Analytics Resource Center—Children's Hospital, Aurora, CO—Anusha Guntupalli (team leader), Alex Brown, Brad Ewald, Charles Huhn, Gordon Teubner, Irene Filatov, Jane Bundy, Jennifer Sadlowski, Kaitlin Calhoun, Marisa Payan, Sadaf Samay, and Todd Miller
The Children's Hospital team used the county-level data provided by AHRQ with additional data from the AHRF maintained by HRSA, and data from the US Department of Agriculture, US Census Bureau, US Bureau of Labor Statistics, and Centers for Medicare & Medicaid Services (CMS) to estimate their predictive analytic models using R. After testing several machine learning models, the team deployed the ensemble methods and random forest methods to produce the winning predictions.

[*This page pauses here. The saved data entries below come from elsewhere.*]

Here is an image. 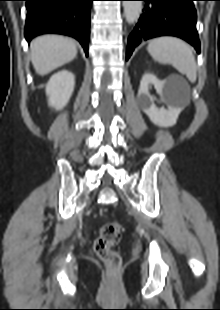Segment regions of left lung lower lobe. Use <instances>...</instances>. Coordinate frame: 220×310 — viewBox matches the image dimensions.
I'll return each instance as SVG.
<instances>
[{"label":"left lung lower lobe","instance_id":"0a47b994","mask_svg":"<svg viewBox=\"0 0 220 310\" xmlns=\"http://www.w3.org/2000/svg\"><path fill=\"white\" fill-rule=\"evenodd\" d=\"M141 1H144L143 14L129 36L126 60L141 42L165 35L182 38L200 52L195 0Z\"/></svg>","mask_w":220,"mask_h":310}]
</instances>
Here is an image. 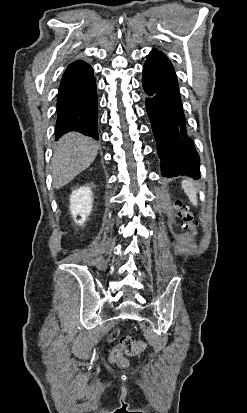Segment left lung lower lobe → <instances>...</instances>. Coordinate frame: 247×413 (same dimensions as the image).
<instances>
[{"instance_id":"1","label":"left lung lower lobe","mask_w":247,"mask_h":413,"mask_svg":"<svg viewBox=\"0 0 247 413\" xmlns=\"http://www.w3.org/2000/svg\"><path fill=\"white\" fill-rule=\"evenodd\" d=\"M146 110L157 142L162 176L200 178L199 155L186 133L177 77L169 59L152 50L143 68Z\"/></svg>"}]
</instances>
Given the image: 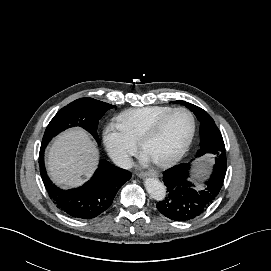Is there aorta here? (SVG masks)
<instances>
[{"instance_id":"obj_1","label":"aorta","mask_w":271,"mask_h":271,"mask_svg":"<svg viewBox=\"0 0 271 271\" xmlns=\"http://www.w3.org/2000/svg\"><path fill=\"white\" fill-rule=\"evenodd\" d=\"M148 194L157 201H162L166 197L165 185L156 178H146L144 181Z\"/></svg>"}]
</instances>
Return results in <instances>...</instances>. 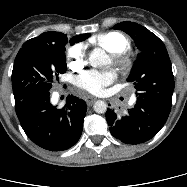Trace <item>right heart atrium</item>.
<instances>
[{
  "label": "right heart atrium",
  "instance_id": "right-heart-atrium-1",
  "mask_svg": "<svg viewBox=\"0 0 187 187\" xmlns=\"http://www.w3.org/2000/svg\"><path fill=\"white\" fill-rule=\"evenodd\" d=\"M86 45L79 43L71 47L68 51V62L71 69L80 71L85 65Z\"/></svg>",
  "mask_w": 187,
  "mask_h": 187
}]
</instances>
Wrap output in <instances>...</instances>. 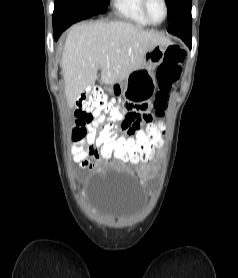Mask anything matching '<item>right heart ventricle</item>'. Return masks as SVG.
Here are the masks:
<instances>
[{
	"label": "right heart ventricle",
	"mask_w": 238,
	"mask_h": 278,
	"mask_svg": "<svg viewBox=\"0 0 238 278\" xmlns=\"http://www.w3.org/2000/svg\"><path fill=\"white\" fill-rule=\"evenodd\" d=\"M115 11L122 17L142 25L151 22L146 18L141 7V0H113Z\"/></svg>",
	"instance_id": "e07e8e85"
}]
</instances>
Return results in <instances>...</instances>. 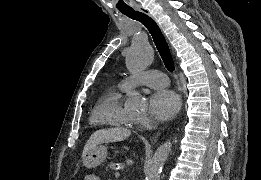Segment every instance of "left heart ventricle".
I'll list each match as a JSON object with an SVG mask.
<instances>
[{
    "label": "left heart ventricle",
    "instance_id": "left-heart-ventricle-1",
    "mask_svg": "<svg viewBox=\"0 0 261 180\" xmlns=\"http://www.w3.org/2000/svg\"><path fill=\"white\" fill-rule=\"evenodd\" d=\"M130 90H132V89H130ZM123 112H124L125 118L130 121H139L141 114H142V112L136 113L135 109H123Z\"/></svg>",
    "mask_w": 261,
    "mask_h": 180
}]
</instances>
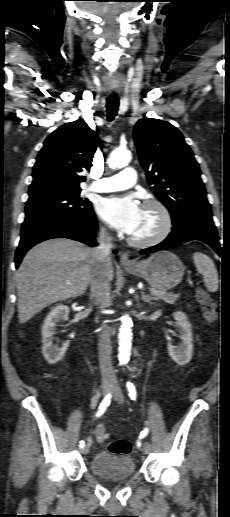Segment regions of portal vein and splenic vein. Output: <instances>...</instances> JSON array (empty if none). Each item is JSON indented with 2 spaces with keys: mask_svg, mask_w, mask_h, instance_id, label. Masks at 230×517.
<instances>
[{
  "mask_svg": "<svg viewBox=\"0 0 230 517\" xmlns=\"http://www.w3.org/2000/svg\"><path fill=\"white\" fill-rule=\"evenodd\" d=\"M161 294H163V291H157V290L152 291V295L156 296V295H161Z\"/></svg>",
  "mask_w": 230,
  "mask_h": 517,
  "instance_id": "portal-vein-and-splenic-vein-1",
  "label": "portal vein and splenic vein"
}]
</instances>
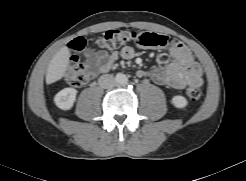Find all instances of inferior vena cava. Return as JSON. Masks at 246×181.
<instances>
[{
    "label": "inferior vena cava",
    "instance_id": "602c4592",
    "mask_svg": "<svg viewBox=\"0 0 246 181\" xmlns=\"http://www.w3.org/2000/svg\"><path fill=\"white\" fill-rule=\"evenodd\" d=\"M98 83L103 88H112L116 85L117 82L113 75L104 74L100 76Z\"/></svg>",
    "mask_w": 246,
    "mask_h": 181
}]
</instances>
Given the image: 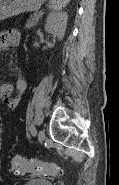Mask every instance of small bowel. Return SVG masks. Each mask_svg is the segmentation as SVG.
<instances>
[{"instance_id":"1","label":"small bowel","mask_w":119,"mask_h":185,"mask_svg":"<svg viewBox=\"0 0 119 185\" xmlns=\"http://www.w3.org/2000/svg\"><path fill=\"white\" fill-rule=\"evenodd\" d=\"M20 40L18 30H5L0 34V47L2 50H8L17 45ZM27 87V81L21 77L17 80L15 88L17 94L13 96V86L7 82H2L0 85V96L9 109H15L20 101V97Z\"/></svg>"}]
</instances>
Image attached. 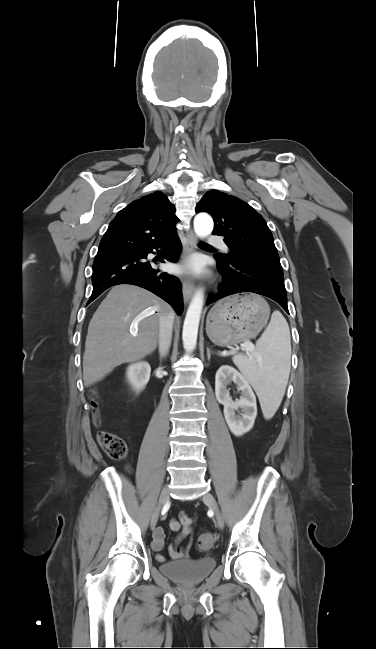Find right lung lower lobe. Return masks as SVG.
<instances>
[{
    "label": "right lung lower lobe",
    "instance_id": "right-lung-lower-lobe-1",
    "mask_svg": "<svg viewBox=\"0 0 376 649\" xmlns=\"http://www.w3.org/2000/svg\"><path fill=\"white\" fill-rule=\"evenodd\" d=\"M181 242L174 234L138 251L96 256L93 263V292L88 304L107 288L117 284H133L145 288L168 302L181 315L183 295L179 279L160 269H154L146 261L153 249L161 248L163 259L176 262L181 252Z\"/></svg>",
    "mask_w": 376,
    "mask_h": 649
}]
</instances>
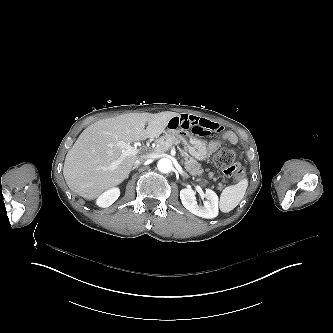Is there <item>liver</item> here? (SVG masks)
<instances>
[{
    "label": "liver",
    "mask_w": 333,
    "mask_h": 333,
    "mask_svg": "<svg viewBox=\"0 0 333 333\" xmlns=\"http://www.w3.org/2000/svg\"><path fill=\"white\" fill-rule=\"evenodd\" d=\"M178 116L172 111L127 113L89 125L65 157L63 176L69 189L87 200H96L120 185L142 157L128 155L122 159L124 149L114 145L116 139L131 143L158 138L169 121Z\"/></svg>",
    "instance_id": "1"
}]
</instances>
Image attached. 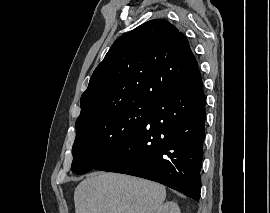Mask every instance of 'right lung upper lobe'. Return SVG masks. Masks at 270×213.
Masks as SVG:
<instances>
[{
    "instance_id": "obj_1",
    "label": "right lung upper lobe",
    "mask_w": 270,
    "mask_h": 213,
    "mask_svg": "<svg viewBox=\"0 0 270 213\" xmlns=\"http://www.w3.org/2000/svg\"><path fill=\"white\" fill-rule=\"evenodd\" d=\"M197 68L185 35L164 19L148 21L113 43L81 96L76 123L133 102L155 104Z\"/></svg>"
}]
</instances>
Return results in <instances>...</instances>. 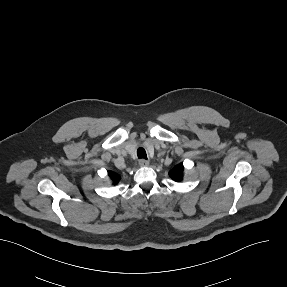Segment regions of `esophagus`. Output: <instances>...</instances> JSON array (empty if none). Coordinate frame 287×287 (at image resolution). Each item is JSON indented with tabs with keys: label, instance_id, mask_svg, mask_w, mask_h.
<instances>
[{
	"label": "esophagus",
	"instance_id": "esophagus-1",
	"mask_svg": "<svg viewBox=\"0 0 287 287\" xmlns=\"http://www.w3.org/2000/svg\"><path fill=\"white\" fill-rule=\"evenodd\" d=\"M139 165L142 166V167H146V166L149 165V161L145 160V159H140L139 160Z\"/></svg>",
	"mask_w": 287,
	"mask_h": 287
}]
</instances>
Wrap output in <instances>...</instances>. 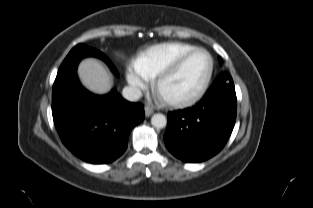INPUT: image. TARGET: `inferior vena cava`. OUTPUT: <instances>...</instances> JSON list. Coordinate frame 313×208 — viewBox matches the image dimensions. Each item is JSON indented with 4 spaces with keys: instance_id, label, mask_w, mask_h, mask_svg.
<instances>
[{
    "instance_id": "1",
    "label": "inferior vena cava",
    "mask_w": 313,
    "mask_h": 208,
    "mask_svg": "<svg viewBox=\"0 0 313 208\" xmlns=\"http://www.w3.org/2000/svg\"><path fill=\"white\" fill-rule=\"evenodd\" d=\"M122 96L128 101H137L142 97V91L135 86H126L123 88Z\"/></svg>"
}]
</instances>
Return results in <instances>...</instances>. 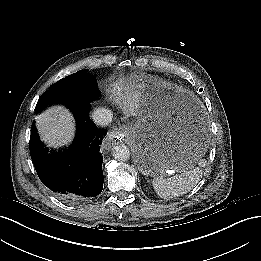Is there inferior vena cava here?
Returning <instances> with one entry per match:
<instances>
[{
  "mask_svg": "<svg viewBox=\"0 0 261 261\" xmlns=\"http://www.w3.org/2000/svg\"><path fill=\"white\" fill-rule=\"evenodd\" d=\"M93 121L100 126H107L112 122L113 113L106 108H97L92 113Z\"/></svg>",
  "mask_w": 261,
  "mask_h": 261,
  "instance_id": "602c4592",
  "label": "inferior vena cava"
}]
</instances>
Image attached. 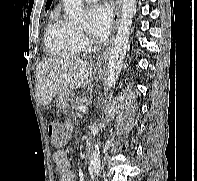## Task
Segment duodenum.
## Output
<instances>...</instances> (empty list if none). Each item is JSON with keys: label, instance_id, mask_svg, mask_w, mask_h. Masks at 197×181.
Returning a JSON list of instances; mask_svg holds the SVG:
<instances>
[{"label": "duodenum", "instance_id": "obj_1", "mask_svg": "<svg viewBox=\"0 0 197 181\" xmlns=\"http://www.w3.org/2000/svg\"><path fill=\"white\" fill-rule=\"evenodd\" d=\"M86 150H87V154H88V156H90V154H91V150H92L90 140H88V141H87V143H86Z\"/></svg>", "mask_w": 197, "mask_h": 181}]
</instances>
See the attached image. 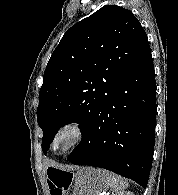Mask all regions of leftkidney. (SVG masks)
I'll use <instances>...</instances> for the list:
<instances>
[{"label":"left kidney","mask_w":178,"mask_h":195,"mask_svg":"<svg viewBox=\"0 0 178 195\" xmlns=\"http://www.w3.org/2000/svg\"><path fill=\"white\" fill-rule=\"evenodd\" d=\"M113 195H134V194L132 192H129V191H121V192L113 194Z\"/></svg>","instance_id":"1"}]
</instances>
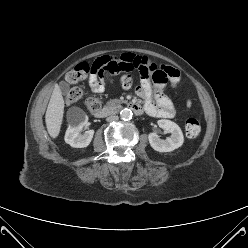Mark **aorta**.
<instances>
[{"label":"aorta","instance_id":"obj_1","mask_svg":"<svg viewBox=\"0 0 248 248\" xmlns=\"http://www.w3.org/2000/svg\"><path fill=\"white\" fill-rule=\"evenodd\" d=\"M132 116H133V113L130 109L128 108H124L121 110L120 112V117L121 119L125 120V121H128V120H131L132 119Z\"/></svg>","mask_w":248,"mask_h":248}]
</instances>
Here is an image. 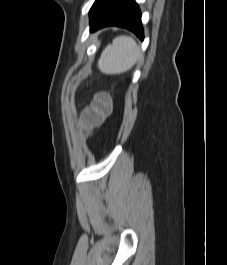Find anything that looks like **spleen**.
<instances>
[{"instance_id": "obj_1", "label": "spleen", "mask_w": 227, "mask_h": 265, "mask_svg": "<svg viewBox=\"0 0 227 265\" xmlns=\"http://www.w3.org/2000/svg\"><path fill=\"white\" fill-rule=\"evenodd\" d=\"M141 56L136 42L128 36H118L101 53L98 67L105 74H120L130 70Z\"/></svg>"}]
</instances>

Kalman & Company, Inc, Virginia Beach, VA—Brian Kadish (team leader), Zach Pryor, Jacob Walzer, Daniel Mask, and Andrew Onufrychuk
The Kalman & Company team used the county-level data provided by AHRQ with additional data from the US Department of Agriculture, US Census Bureau, US Bureau of Labor Statistics, and CMS to estimate their predictive analytic models using Microsoft Excel and Python. The team deployed a variety of methods, including triple smoothing with seasonality and random walk, among others, for their winning predictions.
Ursa Health, Nashville, TN—Colin Beam (team leader), Andrew Hackbarth, and Robin Clarke
The Ursa Health team used the county-level data provided by AHRQ with additional data from the Centers for Disease Control and Prevention and the US Department of Housing and Urban Development to estimate their predictive analytic models using R. The team deployed gradient boosting regression to produce their winning predictions.